Daily Mail editor Paul Dacre earned £1,786,000 for the year to the end of September 2012, Daily Mail and General Trust's annual report reveals.

The payment includes a 5 per cent increase on the basic salary for the Associated Newspapers editor-in-chief and a £500,000 bonus paid to him for each year he works beyond his contractual retirement age of 60. Dacre will be 65 in November.

A&N Media chief executive Kevin Beatty earned a salary of £660,000 plus a bonus of £200,000 and a pension/cash allowance off £246,000, which brought his total earnings to £1,133,000.

Revenue for A&N Media divided by division included the following:

  • Daily Mail and Mail on Sunday: £590m (down 3 per cent)
  • Metro: £89m (up 8 per cent)
  • Mail Online: £27m (up 74 per cent)
  • Evenbase (online recruitment business): £44m (up 14 per cent)

Mail Newspapers defined its vision for the next three years in the annual report as: "More women, more engaged and more Mail".

The report notes that the Mail Rewards Club, launched in 2011, is now said to have 750,000 members, "opening up a range of new direct to consumer revenue opportunities".

The report also reveals that some 34 per cent of daily visits to Mail Online now com via mobile devices.
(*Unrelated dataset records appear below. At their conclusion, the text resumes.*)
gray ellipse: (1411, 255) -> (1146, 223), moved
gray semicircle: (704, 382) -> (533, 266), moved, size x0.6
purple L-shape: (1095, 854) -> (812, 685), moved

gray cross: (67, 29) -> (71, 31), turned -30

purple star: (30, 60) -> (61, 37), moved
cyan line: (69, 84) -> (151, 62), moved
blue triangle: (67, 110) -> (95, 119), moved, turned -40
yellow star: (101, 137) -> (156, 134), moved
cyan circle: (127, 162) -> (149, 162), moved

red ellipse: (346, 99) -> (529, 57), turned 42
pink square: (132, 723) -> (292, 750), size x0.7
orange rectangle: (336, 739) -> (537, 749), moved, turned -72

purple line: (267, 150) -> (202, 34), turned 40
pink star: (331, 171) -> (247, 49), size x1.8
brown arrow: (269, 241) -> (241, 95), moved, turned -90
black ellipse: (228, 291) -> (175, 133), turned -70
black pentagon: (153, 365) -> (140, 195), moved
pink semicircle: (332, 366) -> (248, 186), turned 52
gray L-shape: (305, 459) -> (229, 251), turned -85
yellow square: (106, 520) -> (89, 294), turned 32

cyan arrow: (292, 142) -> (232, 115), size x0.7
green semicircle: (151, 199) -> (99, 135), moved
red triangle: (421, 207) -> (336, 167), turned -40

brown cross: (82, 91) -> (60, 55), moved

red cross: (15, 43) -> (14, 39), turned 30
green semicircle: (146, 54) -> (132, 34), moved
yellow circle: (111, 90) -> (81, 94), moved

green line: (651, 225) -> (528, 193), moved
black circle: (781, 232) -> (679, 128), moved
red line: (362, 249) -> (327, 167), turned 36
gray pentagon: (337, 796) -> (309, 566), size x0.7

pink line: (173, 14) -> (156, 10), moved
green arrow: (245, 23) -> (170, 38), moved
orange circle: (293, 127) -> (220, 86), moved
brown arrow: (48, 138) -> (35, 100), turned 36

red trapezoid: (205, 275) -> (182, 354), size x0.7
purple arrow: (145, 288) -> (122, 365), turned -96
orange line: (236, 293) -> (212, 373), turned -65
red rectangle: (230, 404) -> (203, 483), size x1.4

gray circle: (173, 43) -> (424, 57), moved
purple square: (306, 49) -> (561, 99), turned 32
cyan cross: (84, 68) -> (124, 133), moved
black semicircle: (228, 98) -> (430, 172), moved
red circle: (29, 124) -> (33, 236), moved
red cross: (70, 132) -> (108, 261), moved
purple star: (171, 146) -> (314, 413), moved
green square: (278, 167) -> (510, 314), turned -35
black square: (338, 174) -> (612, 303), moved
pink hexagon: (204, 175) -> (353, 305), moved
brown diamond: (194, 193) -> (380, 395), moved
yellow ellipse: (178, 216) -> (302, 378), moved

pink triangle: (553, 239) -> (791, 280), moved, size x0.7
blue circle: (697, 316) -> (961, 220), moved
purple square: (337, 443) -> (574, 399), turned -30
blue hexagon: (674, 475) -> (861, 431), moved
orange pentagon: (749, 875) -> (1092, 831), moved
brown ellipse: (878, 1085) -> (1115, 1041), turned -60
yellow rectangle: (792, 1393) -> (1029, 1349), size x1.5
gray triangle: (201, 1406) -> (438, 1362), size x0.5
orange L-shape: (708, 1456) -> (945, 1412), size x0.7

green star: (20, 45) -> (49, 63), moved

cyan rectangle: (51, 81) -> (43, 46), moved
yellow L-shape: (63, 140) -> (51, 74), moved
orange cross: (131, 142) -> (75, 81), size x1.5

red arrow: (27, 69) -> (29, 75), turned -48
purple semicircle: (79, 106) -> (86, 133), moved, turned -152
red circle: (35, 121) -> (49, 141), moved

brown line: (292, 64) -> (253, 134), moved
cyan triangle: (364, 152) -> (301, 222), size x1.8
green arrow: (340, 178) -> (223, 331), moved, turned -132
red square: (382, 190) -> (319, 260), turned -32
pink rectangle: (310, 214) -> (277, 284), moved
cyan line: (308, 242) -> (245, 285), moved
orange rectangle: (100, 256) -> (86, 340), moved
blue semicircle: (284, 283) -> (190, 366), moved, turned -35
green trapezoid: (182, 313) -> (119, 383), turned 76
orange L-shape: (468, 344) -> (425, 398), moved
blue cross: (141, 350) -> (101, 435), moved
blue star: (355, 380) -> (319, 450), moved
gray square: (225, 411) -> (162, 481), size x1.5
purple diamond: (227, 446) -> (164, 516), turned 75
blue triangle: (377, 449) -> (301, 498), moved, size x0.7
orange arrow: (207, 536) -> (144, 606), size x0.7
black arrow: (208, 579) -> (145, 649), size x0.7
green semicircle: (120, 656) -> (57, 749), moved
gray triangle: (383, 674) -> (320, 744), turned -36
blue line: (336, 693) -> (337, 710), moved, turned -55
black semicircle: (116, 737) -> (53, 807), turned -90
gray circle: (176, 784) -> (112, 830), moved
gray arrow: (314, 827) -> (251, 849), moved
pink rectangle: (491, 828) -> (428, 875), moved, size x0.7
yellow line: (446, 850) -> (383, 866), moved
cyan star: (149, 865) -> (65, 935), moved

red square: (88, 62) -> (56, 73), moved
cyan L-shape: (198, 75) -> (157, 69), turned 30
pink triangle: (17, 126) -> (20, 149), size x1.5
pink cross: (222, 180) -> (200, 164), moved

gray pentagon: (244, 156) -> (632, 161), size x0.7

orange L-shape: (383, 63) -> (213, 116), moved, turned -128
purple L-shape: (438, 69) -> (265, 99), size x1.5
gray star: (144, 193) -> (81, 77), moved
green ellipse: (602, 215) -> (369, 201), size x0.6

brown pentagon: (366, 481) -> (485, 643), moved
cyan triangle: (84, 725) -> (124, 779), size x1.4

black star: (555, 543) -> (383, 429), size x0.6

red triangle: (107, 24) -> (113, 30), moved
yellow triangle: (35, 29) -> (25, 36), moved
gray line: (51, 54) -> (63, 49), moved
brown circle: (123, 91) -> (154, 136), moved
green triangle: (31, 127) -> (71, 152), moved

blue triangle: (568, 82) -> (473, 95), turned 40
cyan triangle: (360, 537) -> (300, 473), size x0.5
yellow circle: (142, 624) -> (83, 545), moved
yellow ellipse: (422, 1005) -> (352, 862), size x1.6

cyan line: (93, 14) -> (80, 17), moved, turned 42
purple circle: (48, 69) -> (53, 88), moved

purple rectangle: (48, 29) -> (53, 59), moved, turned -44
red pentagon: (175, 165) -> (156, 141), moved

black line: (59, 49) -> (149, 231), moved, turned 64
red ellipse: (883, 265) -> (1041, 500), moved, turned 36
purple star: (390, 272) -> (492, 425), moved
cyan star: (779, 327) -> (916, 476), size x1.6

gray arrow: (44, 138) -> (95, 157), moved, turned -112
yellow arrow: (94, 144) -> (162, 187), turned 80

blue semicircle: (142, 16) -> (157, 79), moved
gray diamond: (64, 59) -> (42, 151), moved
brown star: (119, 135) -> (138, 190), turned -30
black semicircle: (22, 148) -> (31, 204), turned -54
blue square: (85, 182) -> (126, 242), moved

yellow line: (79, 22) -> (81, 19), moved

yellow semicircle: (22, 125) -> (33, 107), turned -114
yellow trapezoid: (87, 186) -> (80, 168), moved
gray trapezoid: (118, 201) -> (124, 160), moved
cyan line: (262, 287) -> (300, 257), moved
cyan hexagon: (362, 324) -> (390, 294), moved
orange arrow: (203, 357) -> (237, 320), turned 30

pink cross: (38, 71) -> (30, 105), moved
Mail Online's iPhone, iPad and Android apps now are said to attract some 445,000 users every day. And it says that Mail Online plans to continue its expansion of editorial bureaus in New York and Los Angeles.

The late Patraic Fallon, who died in October aged 66, was DMGT's highest earning director. As chairman of Euromoney he was paid £5.9m thanks mainly to his profit-share deal. The lucrative B2B publishing business is focused on the finance, metals and commodities markets and delivered operating profit of £112m on revenues of £394m for the year to the end of September.

DMGT chairman and controlling shareholder Viscount Rothermere paid tribute to Fallon in the report describing him as a "creative force, a genius journalist and a talented businessman".

At the age of 28 Fallon moved from being a financial journalist for the Daily Mail to become editor, executive director and finally chairman of Euromoney, "building a phenomenally successful brand that defined and set the pace, globally, for financial publishing".

Rothermere said he was "a gifted writer and a much-loved friend, his approach to life was underpinned by his inimitablee Irish character and flair."